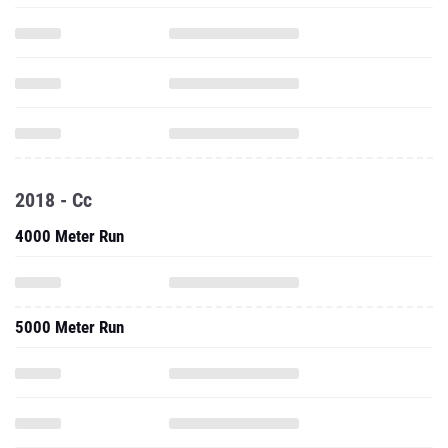
2018 - Cc
4000 Meter Run
5000 Meter Run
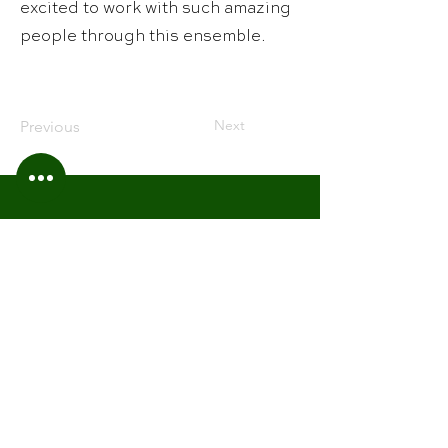
excited to work with such amazing
people through this ensemble.
Next
Previous
Alabama Winds
201 Windsor Lane
Rainbow City, Alabama 35906
Contact Us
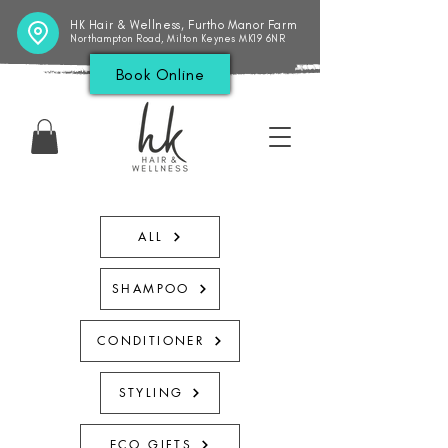
HK Hair & Wellness, Furtho Manor Farm
Northampton Road, Milton Keynes MK19 6NR
Book Online
ALL
SHAMPOO
CONDITIONER
STYLING
ECO GIFTS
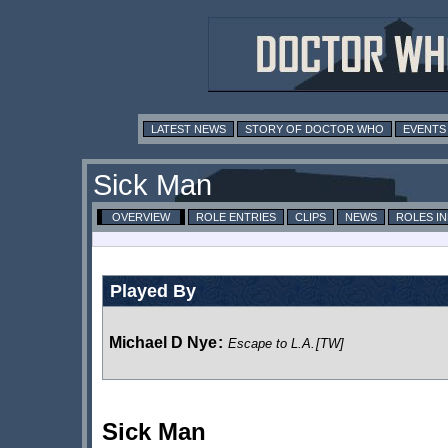
LATEST NEWS
STORY OF DOCTOR WHO
EVENTS
Sick Man
OVERVIEW
ROLE ENTRIES
CLIPS
NEWS
ROLES I
Played By
Michael D Nye
:
Escape to L.A.
[TW]
Sick Man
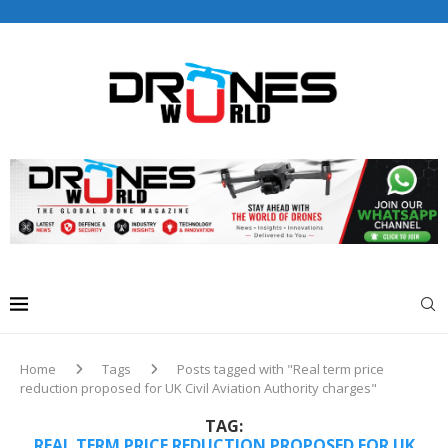
Drones World Magazine Celebrating 6th Anniversary . For
Advertorials / Interviews / promotions / Contact
editorial@dronesworldmag.com
+44 7855771217
Home
Tags
Posts tagged with "Real term price
reduction proposed for UK Civil Aviation Authority charges"
TAG:
REAL TERM PRICE REDUCTION PROPOSED FOR UK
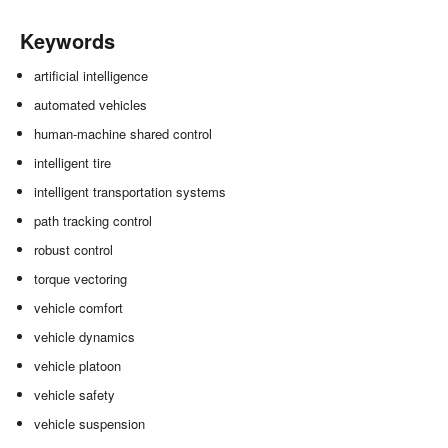
Keywords
artificial intelligence
automated vehicles
human-machine shared control
intelligent tire
intelligent transportation systems
path tracking control
robust control
torque vectoring
vehicle comfort
vehicle dynamics
vehicle platoon
vehicle safety
vehicle suspension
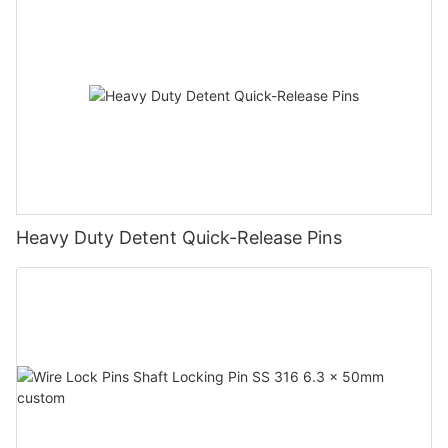
Heavy Duty Detent Quick-Release Pins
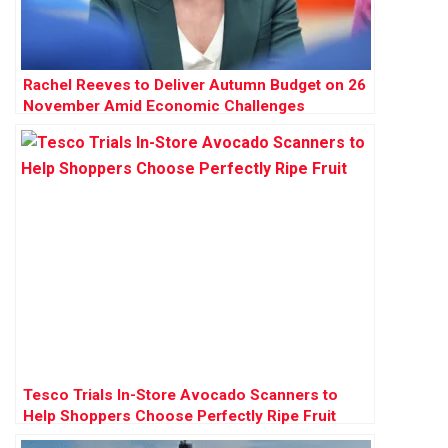
Rachel Reeves to Deliver Autumn Budget on 26
November Amid Economic Challenges
Tesco Trials In-Store Avocado Scanners to
Help Shoppers Choose Perfectly Ripe Fruit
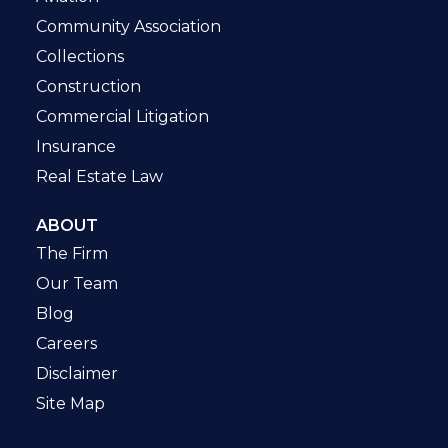
Community Association
Collections
Construction
Commercial Litigation
Insurance
Real Estate Law
ABOUT
The Firm
Our Team
Blog
Careers
Disclaimer
Site Map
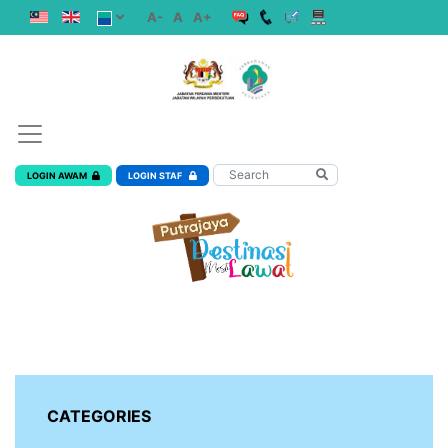
A-
A
A+
LOGIN AWAM
LOGIN STAF
CATEGORIES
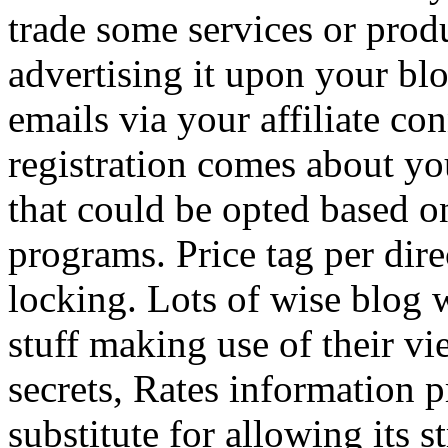
trade some services or prod
advertising it upon your blo
emails via your affiliate con
registration comes about y
that could be opted based on
programs. Price tag per dire
locking. Lots of wise blog 
stuff making use of their vi
secrets, Rates information p
substitute for allowing its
#####
*WORK ORDER:* What is needed is a verbatim copy of the entries, leaving out any pictures.

*EXPECTED OUTPUT:*
2018 - Cc
4000 Meter Run
5000 Meter Run
excited to work with such amazing
people through this ensemble.
Next
Previous
Alabama Winds
201 Windsor Lane
Rainbow City, Alabama 35906
Contact Us
HK Hair & Wellness, Furtho Manor Farm
Northampton Road, Milton Keynes MK19 6NR
Book Online
ALL
SHAMPOO
CONDITIONER
STYLING
ECO GIFTS
LATEST NEWS
STORY OF DOCTOR WHO
EVENTS
Sick Man
OVERVIEW
ROLE ENTRIES
CLIPS
NEWS
ROLES I
Played By
Michael D Nye
:
Escape to L.A.
[TW]
Sick Man
Drones World Magazine Celebrating 6th Anniversary . For
Advertorials / Interviews / promotions / Contact
editorial@dronesworldmag.com
+44 7855771217
Home
Tags
Posts tagged with "Real term price
reduction proposed for UK Civil Aviation Authority charges"
TAG:
REAL TERM PRICE REDUCTION PROPOSED FOR UK
Keywords
artificial intelligence
automated vehicles
human-machine shared control
intelligent tire
intelligent transportation systems
path tracking control
robust control
torque vectoring
vehicle comfort
vehicle dynamics
vehicle platoon
vehicle safety
vehicle suspension
Heavy Duty Detent Quick-Release Pins
Rachel Reeves to Deliver Autumn Budget on 26
November Amid Economic Challenges
Tesco Trials In-Store Avocado Scanners to
Help Shoppers Choose Perfectly Ripe Fruit
Community Association
Collections
Construction
Commercial Litigation
Insurance
Real Estate Law
ABOUT
The Firm
Our Team
Blog
Careers
Disclaimer
Site Map
A-
A
A+
LOGIN AWAM
LOGIN STAF
CATEGORIES
trade some services or prod
advertising it upon your blo
emails via your affiliate con
registration comes about y
that could be opted based on
programs. Price tag per dire
locking. Lots of wise blog 
stuff making use of their vi
secrets, Rates information p
substitute for allowing its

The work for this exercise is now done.